─── MATERIAL PROVIDED ───

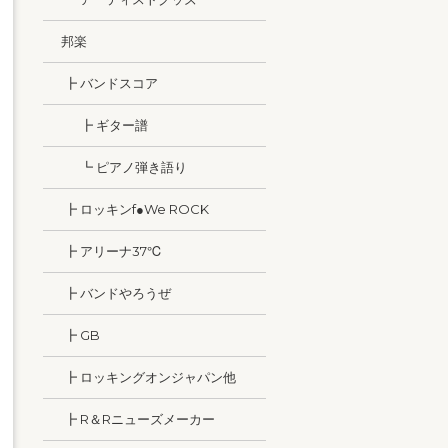
邦楽
┣ バンドスコア
┣ ギター譜
┗ ピアノ弾き語り
┣ ロッキンf●We ROCK
┣ アリーナ37℃
┣ バンドやろうぜ
┣ GB
┣ ロッキングオンジャパン他
┣ R＆Rニューズメーカー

───

## PROBLEM
Give every line above again exactly, omitting whatever pictures appear.

## RESPONSE AREA
邦楽
┣ バンドスコア
┣ ギター譜
┗ ピアノ弾き語り
┣ ロッキンf●We ROCK
┣ アリーナ37℃
┣ バンドやろうぜ
┣ GB
┣ ロッキングオンジャパン他
┣ R＆Rニューズメーカー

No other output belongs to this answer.